Plus de 110.000 logements à vendre ! Les promoteurs voient leurs stocks de maisons et appartements gonfler de mois en mois. Ce niveau de stocks n’avait pas été atteint depuis 1978. Certes, seuls 3,4 % de ces logements sont achevés, les autres programmes étant en cours de travaux ou en projet. Toujours
est-il que ce niveau de stocks à venir montre l’ampleur de la crise immobilière qui pointe son nez. Si les stocks augmentent, c’est parce que les ventes poursuivent leurs chutes. Au premier semestre, les ventes des promoteurs ont ainsi reculé de 30 %. La chute dépasse même les 50 % dans cinq régions : Aquitaine, Lorraine, Midi-Pyrénées, Bourgogne, Limousin. Seule la Champagne-Ardenne échappe à la baisse en France métropolitaine.
En Bretagne aussi
En Bretagne, le repli est moins important : - 10 %. Les ventes de maisons individuelles en lotissement ont atteint 433 unités au premier semestre contre 464 pour la même période de 2007. Les prix se sont en revanche bien tenus à 199.000 euros en moyenne contre 201.000 euros précédemment.
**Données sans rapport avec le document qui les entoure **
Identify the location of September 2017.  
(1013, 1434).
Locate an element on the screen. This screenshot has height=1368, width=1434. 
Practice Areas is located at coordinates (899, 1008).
Pour ce qui concerne les appartements, les ventes bretonnes ont porté sur 2.925 unités contre 3.384 l’an dernier pour un prix moyen de 2.785 euros/m² contre 2.680 euros un an plus tôt. Les nuages noirs qui s’annoncent (hausse des taux d ’ intérêt, accès plus difficile aux crédits accordés par les banques) conduisent la Fédération des promoteurs constructeurs à réviser drastiquement ses prévisions pour l ’ ensemble de l ’ année 2008 : elle vise désormais 90.000 à 95.000 logements neufs construits contre 127.000 en 2007.
Chute des permis
Conséquence de ce fort ralentissement : le nombre de mises en chantier de logements a encore reculé ces derniers mois. Sur un an à la fin juillet, l’Equipement n’a recensé que 401.623 mises en chantier, soit une baisse de 6,6 %. La baisse encore plus forte en Bretagne : - 7,1 % avec 32.000 mises en chantier. Et les mois à venir s’annoncent difficiles puisque les permis de construire accordés sont eux aussi à la baisse : - 12,6 % sur un an en France, - 13,8 % en Bretagne. Dans la région, le rythme annuel de permis retombe ainsi à celui de 2004 (voir graphique). Ces statistiques ne sont pas de bon augure pour les entreprises du bâtiment. Un bémol, toutefois : s’il y a crise immobilière, il n’y a pas de krach à craindre, comme aux Etats-Unis ou en Espagne. Selon l’institut Xerfi, la situation des ménages acquéreurs restent en effet saine et il n’y a pas eu de « dérives excessives de l’endettement ».